1. Dash was too easily convinced to go on with the act. It would take much more than a repeated question to get a just about ANY character to do such an act unless RD was a secret foal-fiddler but you didn't portray her as such plus the movie she grabbed was purely accidental according to the context. This further makes it less likely for her to be convinced so easily to do such a thing.

2. For a filly who was watching this type of content for the first time, she was way too forward. Curious questions are one thing, asking to be ate out more or less, so shortly after her curiosity question, is completely too forward. And given the amount of innocence you portrayed in Scootaloo's character, this makes it even less likely for her to ask such a question without something further coaxing the question out of her.
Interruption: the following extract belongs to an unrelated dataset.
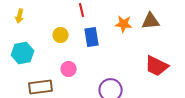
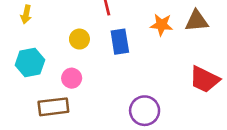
pink circle: (69, 69) -> (72, 78), moved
3.You barely made any dialogue between the two before the clop began. It felt as if you got impatient and went"BAH SCREW IT!" and half-assed the scene in order to jump strait to the clop.

Case and Point: You made the lead up COMPLETELY UNBELIEVABLE.

I've seen this style of writing in countless fanfics and it makes me facepalm each and every time.

Beyond that, everything before the clop scene gave great context to the story, despite it being somewhat short.

Hope this review helps you.:raritywink:

And there was me thinking the feature box got the absolute creme de la creme of all that FimFic has to offer!

Comment posted by aCB deleted Aug 9th, 2014

Since you enjoyed my short comment enough to delete it, I made an entire blog post concerning my comments on your amazing story.

You posted this in a public forum, so don't delete people's thoughts that they took the time to write down just because you don't like them.


4824754 Thank you.

4824767 Save your thoughts till after it's edited trust me it will be much better.

This gets a solid, "meh" from me. That's just kinda in the middle without going too far in either direction.

The story itself wasn't bad and there was decent plotting and pacing. I liked the dynamic between Rainbow Dash and Scootaloo. I liked the way that Pinkie Pie was so in tune with everything. And I liked the flow. Then there was the clop. How can I put this? It was pretty generic. Clop really isn't your thing although that's not to say you can't improve. You need to focus on the feelings more than the actual descriptions. When I was reading it, it felt more clinical than anything else. Not necessarily a bad thing so much as it just didn't feel right.